#### DATA SUPPLIED

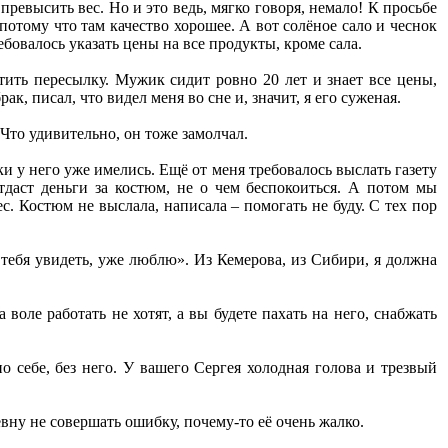
ревысить вес. Но и это ведь, мягко говоря, немало! К просьбе
отому что там качество хорошее. А вот солёное сало и чеснок
бовалось указать цены на все продукты, кроме сала.
тить пересылку. Мужик сидит ровно 20 лет и знает все цены,
, писал, что видел меня во сне и, значит, я его суженая.
 Что удивительно, он тоже замолчал.
 у него уже имелись. Ещё от меня требовалось выслать газету
тдаст деньги за костюм, не о чем беспокоиться. А потом мы
. Костюм не выслала, написала – помогать не буду. С тех пор
тебя увидеть, уже люблю». Из Кемерова, из Сибири, я должна
воле работать не хотят, а вы будете пахать на него, снабжать
по себе, без него. У вашего Сергея холодная голова и трезвый
вну не совершать ошибку, почему-то её очень жалко.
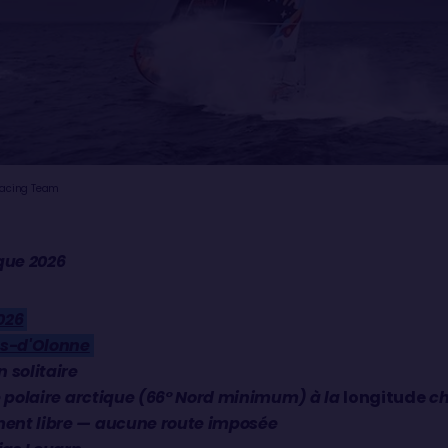
 Racing Team
ique 2026
026
es-d'Olonne
n solitaire
le polaire arctique (66° Nord minimum) à la
longitude
ch
ment libre — aucune route imposée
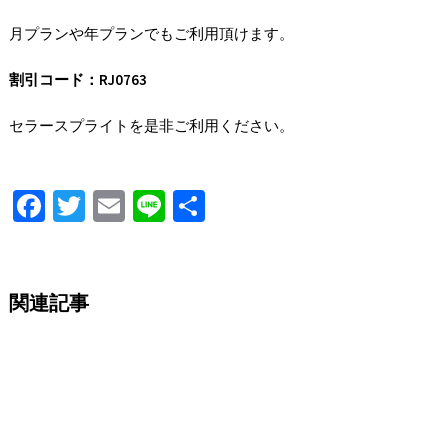
月プランや年プランでもご利用頂けます。
割引コード：RJ0763
セラースプライトを是非ご利用ください。
Fa
T
E
Li
S
ce
wi
m
n
h
b
tt
ai
e
ar
o
er
l
e
関連記事
o
k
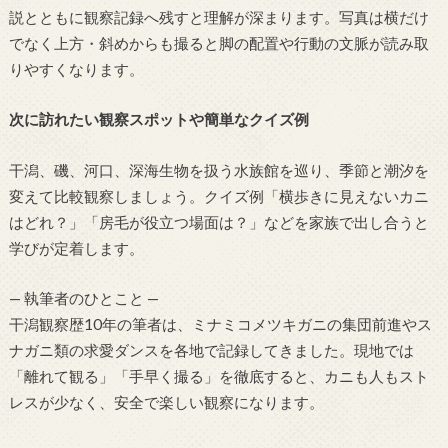
説とともに観察記録へ残すと理解が深まります。写真は横だけ
でなく上方・斜めからも撮ると脚の配置や行動の文脈が読み取
りやすくなります。
次に訪れたい観察スポットや簡単なクイズ例
干潟、磯、河口、深海生物を扱う水族館を巡り、季節と潮汐を
変えて比較観察しましょう。クイズ例「横歩きに見えないカニ
はどれ？」「房毛が役立つ場面は？」などを家族で出し合うと
学びが定着します。
— 執筆者のひとこと —
干潟観察歴10年の筆者は、ミナミコメツキガニの集団前進やス
ナガニ類の求愛ダンスを各地で記録してきました。現地では
「離れて観る」「手早く撮る」を徹底すると、カニも人もスト
レスが少なく、安全で楽しい観察になります。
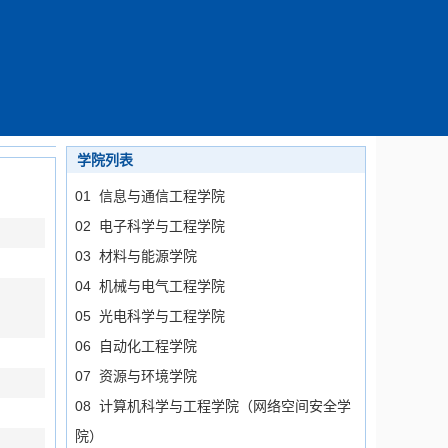
学院列表
01 信息与通信工程学院
02 电子科学与工程学院
03 材料与能源学院
04 机械与电气工程学院
05 光电科学与工程学院
06 自动化工程学院
07 资源与环境学院
08 计算机科学与工程学院（网络空间安全学
院）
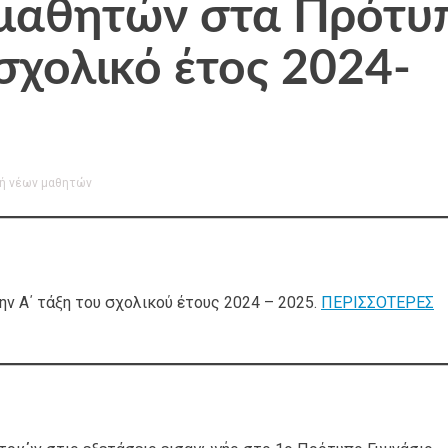
μαθητών στα Πρότυ
σχολικό έτος 2024-
ή νέων μαθητών
ην Α΄ τάξη του σχολικού έτους 2024 – 2025.
ΠΕΡΙΣΣΟΤΕΡΕΣ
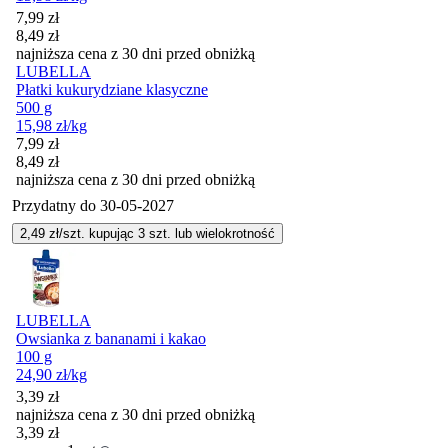
Cena promocyjna
7,99
zł
8,49
zł
najniższa cena z 30 dni przed obniżką
LUBELLA
Płatki kukurydziane klasyczne
500 g
15,98
zł
/kg
Cena promocyjna
7,99
zł
8,49
zł
najniższa cena z 30 dni przed obniżką
Przydatny do
30-05-2027
2,49
zł/szt. kupując
3
szt.
lub wielokrotność
LUBELLA
Owsianka z bananami i kakao
100 g
24,90
zł
/kg
3,39
zł
najniższa cena z 30 dni przed obniżką
3,39
zł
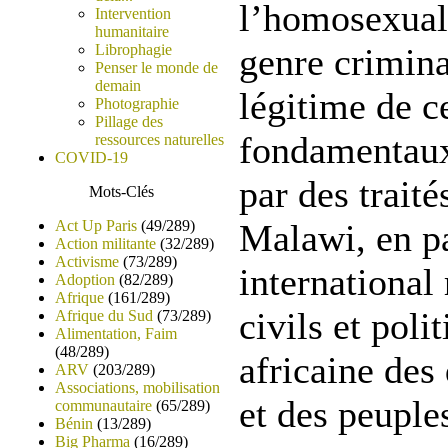
l’homosexuali
Intervention
humanitaire
Librophagie
genre crimina
Penser le monde de
demain
légitime de c
Photographie
Pillage des
fondamentaux
ressources naturelles
COVID-19
par des traités
Mots-Clés
Act Up Paris
(49/289)
Malawi, en pa
Action militante
(32/289)
Activisme
(73/289)
international 
Adoption
(82/289)
Afrique
(161/289)
civils et poli
Afrique du Sud
(73/289)
Alimentation, Faim
(48/289)
africaine des
ARV
(203/289)
Associations, mobilisation
et des peuple
communautaire
(65/289)
Bénin
(13/289)
Big Pharma
(16/289)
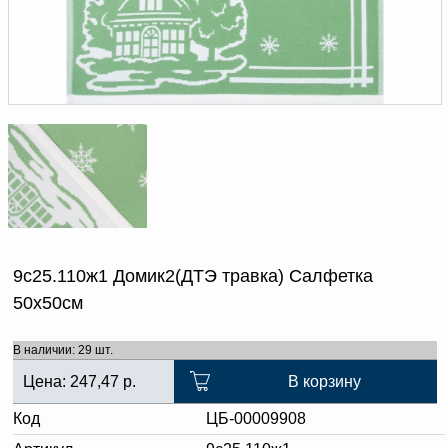
Доверенность на
получение груза
Документы по работе с
персональными данными
Письмо руководителю
Вопросы и ответы
Добавить
Новости | Статьи
в
корзину
9с25.110ж1 Домик2(ДТЭ травка) Салфетка
50х50см
В наличии: 29 шт.
Цена:
247,47
р.
В корзину
Код
ЦБ-00009908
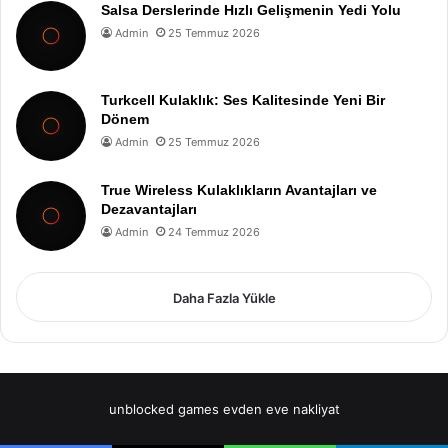
Salsa Derslerinde Hızlı Gelişmenin Yedi Yolu
Admin
25 Temmuz 2026
Turkcell Kulaklık: Ses Kalitesinde Yeni Bir
Dönem
Admin
25 Temmuz 2026
True Wireless Kulaklıkların Avantajları ve
Dezavantajları
Admin
24 Temmuz 2026
Daha Fazla Yükle
unblocked games
evden eve nakliyat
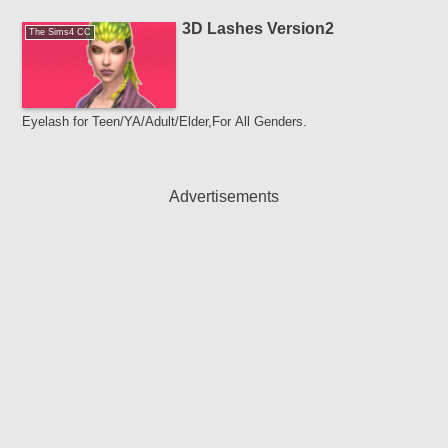
3D Lashes Version2
The Sims4 CC
Eyelash for Teen/YA/Adult/Elder,For All Genders.
Advertisements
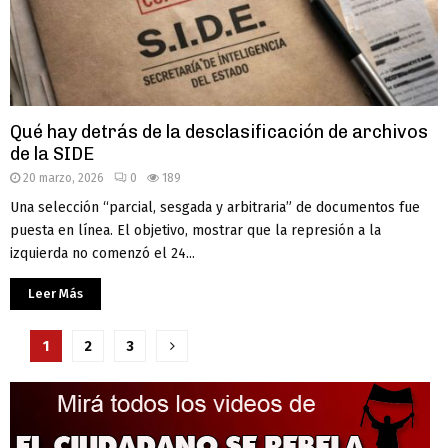
Qué hay detrás de la desclasificación de archivos
de la SIDE
20 marzo, 2026
0
189
Una selección “parcial, sesgada y arbitraria” de documentos fue
puesta en línea. El objetivo, mostrar que la represión a la
izquierda no comenzó el 24...
Leer Más
Paginación
1
2
3
de
entradas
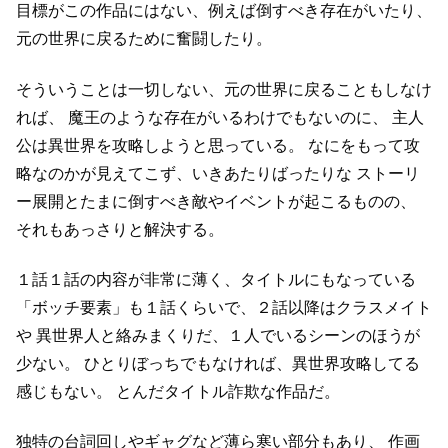
目標がこの作品にはない、例えば倒すべき存在がいたり、
元の世界に戻るために奮闘したり。
そういうことは一切しない、元の世界に戻ることもしなけ
れば、
魔王のような存在がいるわけでもないのに、
主人
公は異世界を攻略しようと思っている。
なにをもって攻
略なのかが見えてこず、いきあたりばったりな
ストーリ
ー展開とたまに倒すべき敵やイベントが起こるものの、
それもあっさりと解決する。
１話１話の内容が非常に薄く、タイトルにもなっている
「ボッチ要素」も１話くらいで、２話以降はクラスメイト
や
異世界人と絡みまくりだ、１人でいるシーンのほうが
少ない。
ひとりぼっちでもなければ、異世界攻略してる
感じもない。
とんだタイトル詐欺な作品だ。
独特の台詞回しやギャグなど薄ら寒い部分もあり、
作画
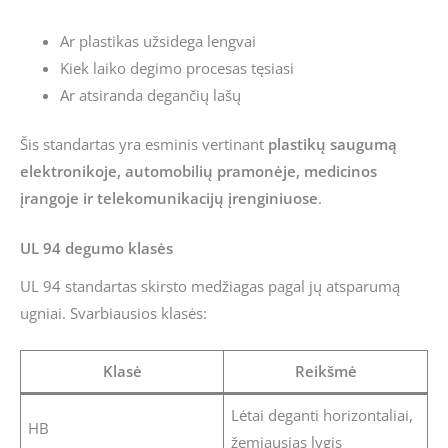
Ar plastikas užsidega lengvai
Kiek laiko degimo procesas tęsiasi
Ar atsiranda degančių lašų
Šis standartas yra esminis vertinant
plastikų saugumą
elektronikoje, automobilių pramonėje, medicinos
įrangoje ir telekomunikacijų įrenginiuose
.
UL 94 degumo klasės
UL 94 standartas skirsto medžiagas pagal jų atsparumą
ugniai. Svarbiausios klasės:
Klasė
Reikšmė
Lėtai deganti horizontaliai,
HB
žemiausias lygis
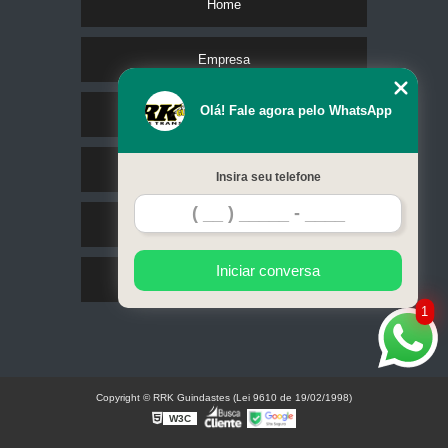
Home
Empresa
Olá! Fale agora pelo WhatsApp
Missão
Serviços
Insira seu telefone
Contato
Iniciar conversa
Mapa do site
1
Copyright © RRK Guindastes (Lei 9610 de 19/02/1998)
W3C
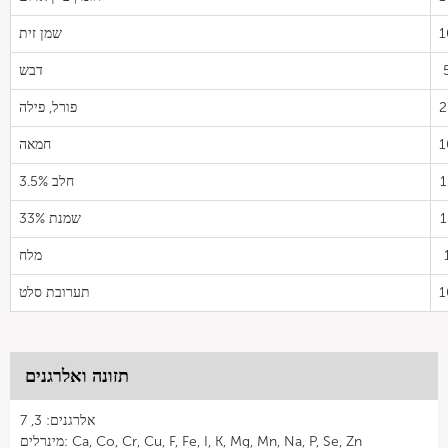
1
שמן זית
דבש
2
פורל, פילה
1
חמאה
1
חלב 3.5%
1
שמנת 33%
מלח
1
תערובת סלט
תזונה ואלרגנים
אלרגנים: 3, 7
מינרלים: Ca, Co, Cr, Cu, F, Fe, I, K, Mg, Mn, Na, P, Se, Zn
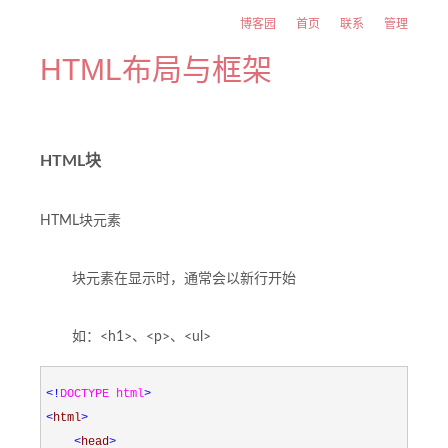
博客园
首页
联系
管理
HTML布局与框架
HTML块
HTML块元素
块元素在显示时，通常会以新行开始
如：<h1>、<p>、<ul>
<!
DOCTYPE html
>
<
html
>
<
head
>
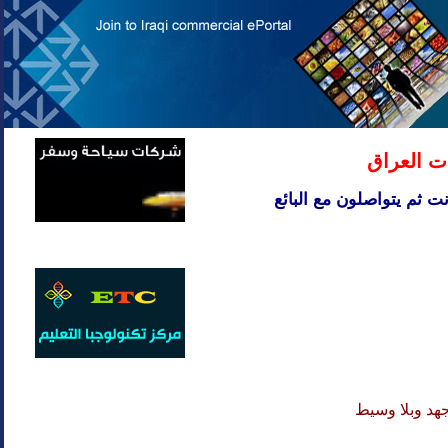
ت العراق
ت ثم يتواصلون مع البائع
هد وبلا وسيط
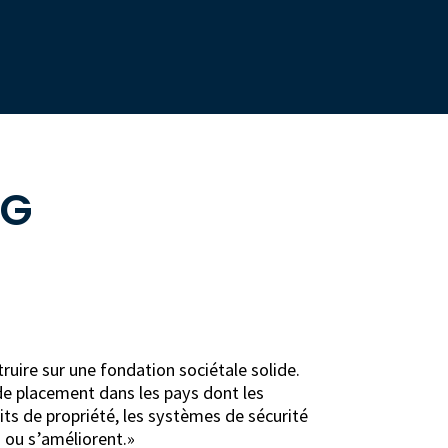
NG
ruire sur une fondation sociétale solide.
 de placement dans les pays dont les
its de propriété, les systèmes de sécurité
 ou s’améliorent.
»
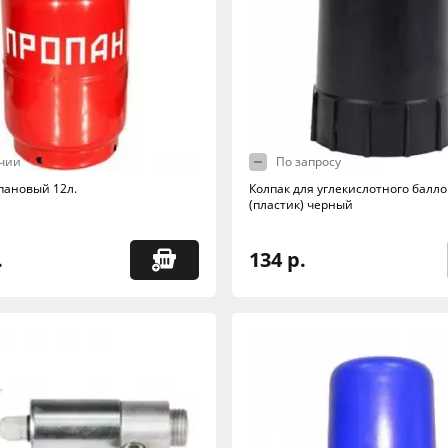
чии
По запросу
пановый 12л.
Колпак для углекислотного балл
(пластик) черный
.
134 р.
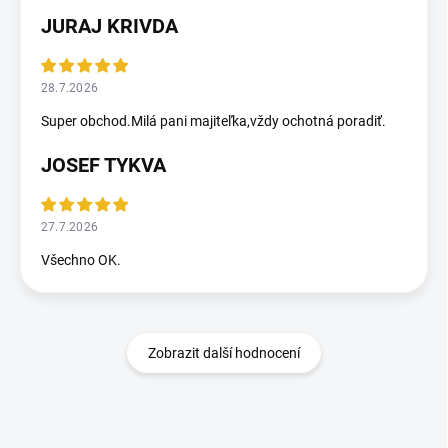
JURAJ KRIVDA
28.7.2026
Super obchod.Milá pani majiteľka,vždy ochotná poradiť.
JOSEF TYKVA
27.7.2026
Všechno OK.
Zobrazit další hodnocení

#### ABOUT THIS TASK
Each line of the data should be quoted exactly, with pictures left out.

#### EXERCISE RESPONSE
ревысить вес. Но и это ведь, мягко говоря, немало! К просьбе
отому что там качество хорошее. А вот солёное сало и чеснок
бовалось указать цены на все продукты, кроме сала.
тить пересылку. Мужик сидит ровно 20 лет и знает все цены,
, писал, что видел меня во сне и, значит, я его суженая.
 Что удивительно, он тоже замолчал.
 у него уже имелись. Ещё от меня требовалось выслать газету
тдаст деньги за костюм, не о чем беспокоиться. А потом мы
. Костюм не выслала, написала – помогать не буду. С тех пор
тебя увидеть, уже люблю». Из Кемерова, из Сибири, я должна
воле работать не хотят, а вы будете пахать на него, снабжать
по себе, без него. У вашего Сергея холодная голова и трезвый
вну не совершать ошибку, почему-то её очень жалко.
 Racing Team
ique 2026
026
es-d'Olonne
n solitaire
le polaire arctique (66° Nord minimum) à la
longitude
ch
ment libre — aucune route imposée
月プランや年プランでもご利用頂けます。
割引コード：RJ0763
セラースプライトを是非ご利用ください。
Fa
T
E
Li
S
ce
wi
m
n
h
b
tt
ai
e
ar
o
er
l
e
関連記事
o
k
説とともに観察記録へ残すと理解が深まります。写真は横だけ
でなく上方・斜めからも撮ると脚の配置や行動の文脈が読み取
りやすくなります。
次に訪れたい観察スポットや簡単なクイズ例
干潟、磯、河口、深海生物を扱う水族館を巡り、季節と潮汐を
変えて比較観察しましょう。クイズ例「横歩きに見えないカニ
はどれ？」「房毛が役立つ場面は？」などを家族で出し合うと
学びが定着します。
— 執筆者のひとこと —
干潟観察歴10年の筆者は、ミナミコメツキガニの集団前進やス
ナガニ類の求愛ダンスを各地で記録してきました。現地では
「離れて観る」「手早く撮る」を徹底すると、カニも人もスト
レスが少なく、安全で楽しい観察になります。
学院列表
01 信息与通信工程学院
02 电子科学与工程学院
03 材料与能源学院
04 机械与电气工程学院
05 光电科学与工程学院
06 自动化工程学院
07 资源与环境学院
08 计算机科学与工程学院（网络空间安全学
院）
μαθητών στα Πρότυ
σχολικό έτος 2024-
ή νέων μαθητών
ην Α΄ τάξη του σχολικού έτους 2024 – 2025.
ΠΕΡΙΣΣΟΤΕΡΕΣ
Cena promocyjna
7,99
zł
8,49
zł
najniższa cena z 30 dni przed obniżką
LUBELLA
Płatki kukurydziane klasyczne
500 g
15,98
zł
/kg
Cena promocyjna
7,99
zł
8,49
zł
najniższa cena z 30 dni przed obniżką
Przydatny do
30-05-2027
2,49
zł/szt. kupując
3
szt.
lub wielokrotność
LUBELLA
Owsianka z bananami i kakao
100 g
24,90
zł
/kg
3,39
zł
najniższa cena z 30 dni przed obniżką
3,39
zł
l’homosexuali
Intervention
humanitaire
Librophagie
genre crimina
Penser le monde de
demain
légitime de c
Photographie
Pillage des
fondamentaux
ressources naturelles
COVID-19
par des traités
Mots-Clés
Act Up Paris
(49/289)
Malawi, en pa
Action militante
(32/289)
Activisme
(73/289)
international 
Adoption
(82/289)
Afrique
(161/289)
civils et poli
Afrique du Sud
(73/289)
Alimentation, Faim
(48/289)
africaine des
ARV
(203/289)
Associations, mobilisation
et des peuple
communautaire
(65/289)
Bénin
(13/289)
Big Pharma
(16/289)
Доверенность на
получение груза
Документы по работе с
персональными данными
Письмо руководителю
Вопросы и ответы
Добавить
Новости | Статьи
в
корзину
9с25.110ж1 Домик2(ДТЭ травка) Салфетка
50х50см
В наличии: 29 шт.
Цена:
247,47
р.
В корзину
Код
ЦБ-00009908
Salsa Derslerinde Hızlı Gelişmenin Yedi Yolu
Admin
25 Temmuz 2026
Turkcell Kulaklık: Ses Kalitesinde Yeni Bir
Dönem
Admin
25 Temmuz 2026
True Wireless Kulaklıkların Avantajları ve
Dezavantajları
Admin
24 Temmuz 2026
Daha Fazla Yükle
unblocked games
evden eve nakliyat
3D Lashes Version2
The Sims4 CC
Eyelash for Teen/YA/Adult/Elder,For All Genders.
Advertisements
Qué hay detrás de la desclasificación de archivos
de la SIDE
20 marzo, 2026
0
189
Una selección “parcial, sesgada y arbitraria” de documentos fue
puesta en línea. El objetivo, mostrar que la represión a la
izquierda no comenzó el 24...
Leer Más
Paginación
1
2
3
de
entradas
目標がこの作品にはない、例えば倒すべき存在がいたり、
元の世界に戻るために奮闘したり。
そういうことは一切しない、元の世界に戻ることもしなけ
れば、
魔王のような存在がいるわけでもないのに、
主人
公は異世界を攻略しようと思っている。
なにをもって攻
略なのかが見えてこず、いきあたりばったりな
ストーリ
ー展開とたまに倒すべき敵やイベントが起こるものの、
それもあっさりと解決する。
１話１話の内容が非常に薄く、タイトルにもなっている
「ボッチ要素」も１話くらいで、２話以降はクラスメイト
や
異世界人と絡みまくりだ、１人でいるシーンのほうが
少ない。
ひとりぼっちでもなければ、異世界攻略してる
感じもない。
とんだタイトル詐欺な作品だ。
独特の台詞回しやギャグなど薄ら寒い部分もあり、
作画
Ar plastikas užsidega lengvai
Kiek laiko degimo procesas tęsiasi
Ar atsiranda degančių lašų
Šis standartas yra esminis vertinant
plastikų saugumą
elektronikoje, automobilių pramonėje, medicinos
įrangoje ir telekomunikacijų įrenginiuose
.
UL 94 degumo klasės
UL 94 standartas skirsto medžiagas pagal jų atsparumą
ugniai. Svarbiausios klasės:
Klasė
Reikšmė
Lėtai deganti horizontaliai,
HB
žemiausias lygis
Home
Empresa
Olá! Fale agora pelo WhatsApp
Missão
Serviços
Insira seu telefone
Contato
Iniciar conversa
Mapa do site
1
Copyright © RRK Guindastes (Lei 9610 de 19/02/1998)
W3C
1
שמן זית
דבש
2
פורל, פילה
1
חמאה
1
חלב 3.5%
1
שמנת 33%
מלח
1
תערובת סלט
תזונה ואלרגנים
אלרגנים: 3, 7
מינרלים: Ca, Co, Cr, Cu, F, Fe, I, K, Mg, Mn, Na, P, Se, Zn
博客园
首页
联系
管理
HTML布局与框架
HTML块
HTML块元素
块元素在显示时，通常会以新行开始
如：<h1>、<p>、<ul>
<!
DOCTYPE html
>
<
html
>
<
head
>
ت العراق
ت ثم يتواصلون مع البائع
هد وبلا وسيط
NG
ruire sur une fondation sociétale solide.
 de placement dans les pays dont les
its de propriété, les systèmes de sécurité
 ou s’améliorent.
»
чии
По запросу
пановый 12л.
Колпак для углекислотного балл
(пластик) черный
.
134 р.
JURAJ KRIVDA
28.7.2026
Super obchod.Milá pani majiteľka,vždy ochotná poradiť.
JOSEF TYKVA
27.7.2026
Všechno OK.
Zobrazit další hodnocení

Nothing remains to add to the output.